* _Assigned task_
Exactly the lines from the beginning of the records below through the line with "la carga irregular del ganado." must be given again, without pictures.
━━━━━━━━━━━━━━━━━━━━
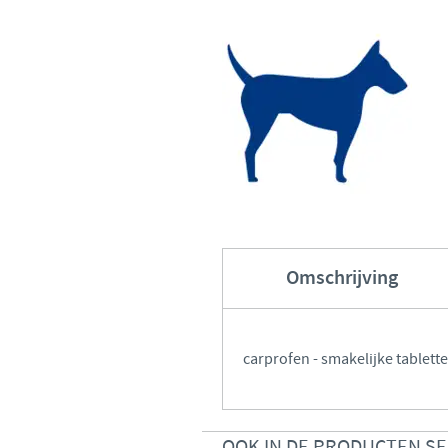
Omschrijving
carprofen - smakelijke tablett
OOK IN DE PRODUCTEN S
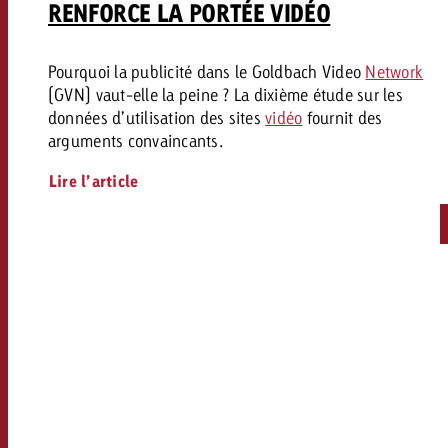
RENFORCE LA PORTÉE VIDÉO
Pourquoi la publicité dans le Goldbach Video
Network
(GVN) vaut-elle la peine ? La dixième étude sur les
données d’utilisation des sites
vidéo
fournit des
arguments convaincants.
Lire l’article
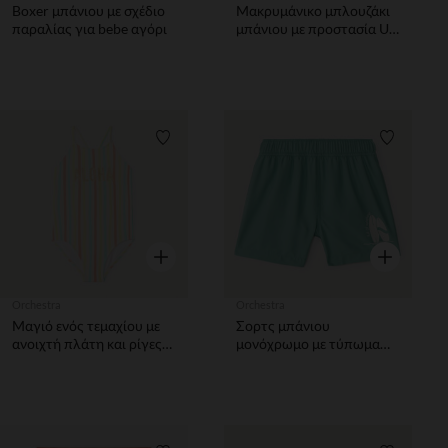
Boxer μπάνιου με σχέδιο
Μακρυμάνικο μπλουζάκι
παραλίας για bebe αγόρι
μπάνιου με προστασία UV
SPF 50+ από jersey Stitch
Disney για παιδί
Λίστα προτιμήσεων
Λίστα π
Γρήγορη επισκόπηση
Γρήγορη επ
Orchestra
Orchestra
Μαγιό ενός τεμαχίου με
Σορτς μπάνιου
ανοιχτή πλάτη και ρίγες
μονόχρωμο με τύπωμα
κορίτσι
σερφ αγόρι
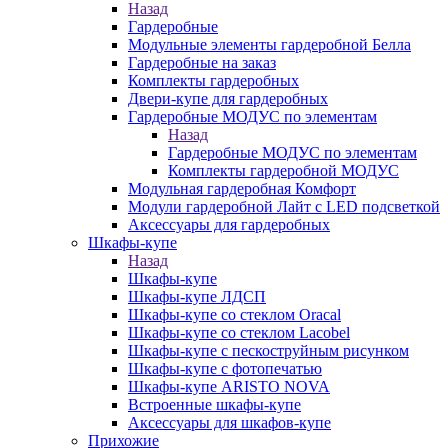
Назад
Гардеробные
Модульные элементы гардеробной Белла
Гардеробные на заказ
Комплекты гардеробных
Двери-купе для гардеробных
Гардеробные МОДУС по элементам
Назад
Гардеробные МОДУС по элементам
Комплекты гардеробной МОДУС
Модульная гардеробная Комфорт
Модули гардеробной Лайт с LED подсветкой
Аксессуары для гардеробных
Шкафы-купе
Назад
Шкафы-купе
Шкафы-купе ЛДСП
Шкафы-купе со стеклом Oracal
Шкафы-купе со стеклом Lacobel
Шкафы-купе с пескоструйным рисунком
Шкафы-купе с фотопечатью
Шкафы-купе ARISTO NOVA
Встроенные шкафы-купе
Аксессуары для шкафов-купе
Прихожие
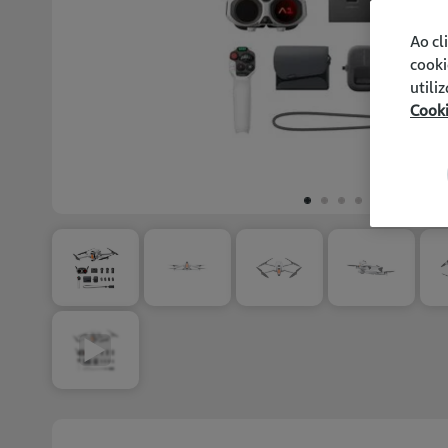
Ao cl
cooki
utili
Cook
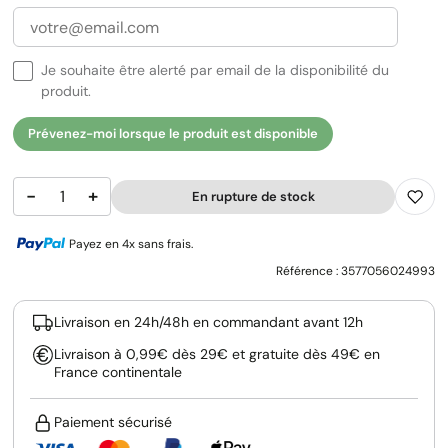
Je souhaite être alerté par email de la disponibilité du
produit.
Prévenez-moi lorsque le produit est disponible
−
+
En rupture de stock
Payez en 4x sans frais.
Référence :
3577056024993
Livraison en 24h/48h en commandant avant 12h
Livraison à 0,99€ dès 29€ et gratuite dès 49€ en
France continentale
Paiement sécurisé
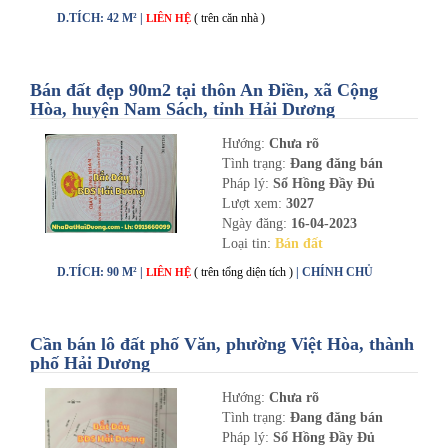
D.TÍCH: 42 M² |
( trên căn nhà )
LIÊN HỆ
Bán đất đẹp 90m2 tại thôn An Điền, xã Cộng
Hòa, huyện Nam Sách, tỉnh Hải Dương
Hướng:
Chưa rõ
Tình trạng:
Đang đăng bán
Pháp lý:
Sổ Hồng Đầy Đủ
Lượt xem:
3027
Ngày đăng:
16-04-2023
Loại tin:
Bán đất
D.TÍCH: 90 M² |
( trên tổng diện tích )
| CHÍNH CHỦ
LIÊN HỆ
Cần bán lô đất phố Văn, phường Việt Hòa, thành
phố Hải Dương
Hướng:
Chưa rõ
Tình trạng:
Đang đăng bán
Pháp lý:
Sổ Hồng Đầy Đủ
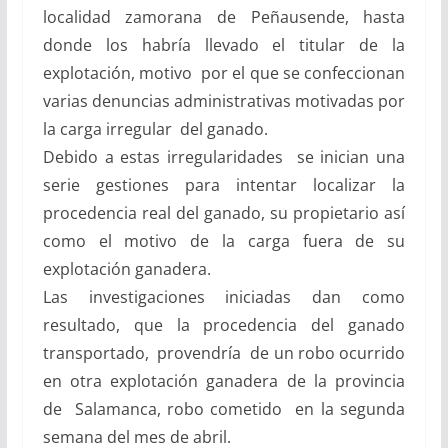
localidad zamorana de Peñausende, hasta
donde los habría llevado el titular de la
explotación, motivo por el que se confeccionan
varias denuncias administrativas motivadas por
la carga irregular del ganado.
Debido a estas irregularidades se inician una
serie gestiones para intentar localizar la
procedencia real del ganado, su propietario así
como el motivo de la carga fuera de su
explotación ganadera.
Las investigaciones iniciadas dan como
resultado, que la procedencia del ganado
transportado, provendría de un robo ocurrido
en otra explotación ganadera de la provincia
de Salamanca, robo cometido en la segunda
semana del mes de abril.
━━━━━━━━━━━━━━━━━━━━
* _Exercise output_
Omschrijving
carprofen - smakelijke tablett
OOK IN DE PRODUCTEN S
RENFORCE LA PORTÉE VIDÉO
Pourquoi la publicité dans le Goldbach Video
Network
(GVN) vaut-elle la peine ? La dixième étude sur les
données d’utilisation des sites
vidéo
fournit des
arguments convaincants.
Lire l’article
Boxer μπάνιου με σχέδιο
Μακρυμάνικο μπλουζάκι
παραλίας για bebe αγόρι
μπάνιου με προστασία UV
SPF 50+ από jersey Stitch
Disney για παιδί
Λίστα προτιμήσεων
Λίστα π
Γρήγορη επισκόπηση
Γρήγορη επ
Orchestra
Orchestra
Μαγιό ενός τεμαχίου με
Σορτς μπάνιου
ανοιχτή πλάτη και ρίγες
μονόχρωμο με τύπωμα
κορίτσι
σερφ αγόρι
Назад
Гардеробные
Модульные элементы гардеробной Белла
Гардеробные на заказ
Комплекты гардеробных
Двери-купе для гардеробных
Гардеробные МОДУС по элементам
Назад
Гардеробные МОДУС по элементам
Комплекты гардеробной МОДУС
Модульная гардеробная Комфорт
Модули гардеробной Лайт с LED подсветкой
Аксессуары для гардеробных
Шкафы-купе
Назад
Шкафы-купе
Шкафы-купе ЛДСП
Шкафы-купе со стеклом Oracal
Шкафы-купе со стеклом Lacobel
Шкафы-купе с пескоструйным рисунком
Шкафы-купе с фотопечатью
Шкафы-купе ARISTO NOVA
Встроенные шкафы-купе
Аксессуары для шкафов-купе
Прихожие
Ao cl
cooki
utili
Cook
Je souhaite être alerté par email de la disponibilité du
produit.
Prévenez-moi lorsque le produit est disponible
−
+
En rupture de stock
Payez en 4x sans frais.
Référence :
3577056024993
Livraison en 24h/48h en commandant avant 12h
Livraison à 0,99€ dès 29€ et gratuite dès 49€ en
France continentale
Paiement sécurisé
D.TÍCH: 42 M² |
( trên căn nhà )
LIÊN HỆ
Bán đất đẹp 90m2 tại thôn An Điền, xã Cộng
Hòa, huyện Nam Sách, tỉnh Hải Dương
Hướng:
Chưa rõ
Tình trạng:
Đang đăng bán
Pháp lý:
Sổ Hồng Đầy Đủ
Lượt xem:
3027
Ngày đăng:
16-04-2023
Loại tin:
Bán đất
D.TÍCH: 90 M² |
( trên tổng diện tích )
| CHÍNH CHỦ
LIÊN HỆ
Cần bán lô đất phố Văn, phường Việt Hòa, thành
phố Hải Dương
Hướng:
Chưa rõ
Tình trạng:
Đang đăng bán
Pháp lý:
Sổ Hồng Đầy Đủ
localidad zamorana de Peñausende, hasta
donde los habría llevado el titular de la
explotación, motivo por el que se confeccionan
varias denuncias administrativas motivadas por
la carga irregular del ganado.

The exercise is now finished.